We care about paying fairly:
We also firmly believe in work-life balance: as long as you deliver what you commit to, there is a lot of latitude in how much work you can choose to accept. We are open to time commitments anywhere in the 30h to 40h/week range, and highly discourage working more than that. It’s important to have time to ourselves, as well as having some slack, and there are diminishing returns in working more anyway. We are currently recruiting precisely to preserve that balance, and ensure we have plenty of capacity to handle our projects.
We are a highly collaborative development team working in an agile environment. We have built a mostly flat organization, composed of 30 senior developers with a handful of support staff. You will be working with highly competent individuals who take responsibility for their work, and the same will be expected of you.
We belong to self-organized teams, so management doesn’t interfere with our day-to-day responsibilities and leadership is situational. You will lead some projects and join others. You will have a great deal of discretion in the work that you do and most of your work will be publicly viewable in the open-source community. Team members are continually learning from each other, and we place an emphasis on sustainable work practices and mental health. We help each other out when the unexpected happens and give kudos and recognition for work well done.

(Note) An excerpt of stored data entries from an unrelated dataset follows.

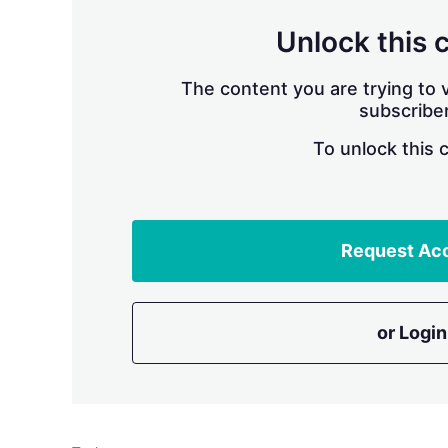
Unlock this 
The content you are trying to v
subscriber
To unlock this 
Request Ac
or Login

Camaraderie is strong, standards are high, and so is the retention rate. We invest in documentation, tests, and automation so that redundant work is minimized and team members can focus on more interesting problems. The work is completely remote – the entire sprint planning process is done asynchronously, and the sprint process itself is iteratively improved. We focus on minimizing meetings so when they do happen it’s for productive reasons. In order to make sure we still get some face time, we schedule optional social events to talk, play games, and engage in other activities. We also meet yearly in person at the Open edX Conference (in non-Covid times!), and use the opportunity to meet everyone, along with the rest of the community, and do a team retreat.
OpenCraft runs on the open first principle. Most of our conversations, code, and policies are publicly viewable.
Our handbook, like much of our work, is publicly viewable and you can find it at https://handbook.opencraft.com/.
You can also visit our forums at https://forum.opencraft.com/.
We welcome applicants of all genders and ethnicities.
You will work on tasks from the following categories, but you can pick up the skills on the job if you haven’t mastered these yet:
Our recruitment process differs from most other companies – we don’t believe resumes and traditional interviews to be particularly effective. Often, they tell more about how good someone is at interviewing, rather than at the actual work. So, our initial interview is lighter and easier to pass than in other companies – but we then provide you with real (and paid!) work to see how it works out in reality.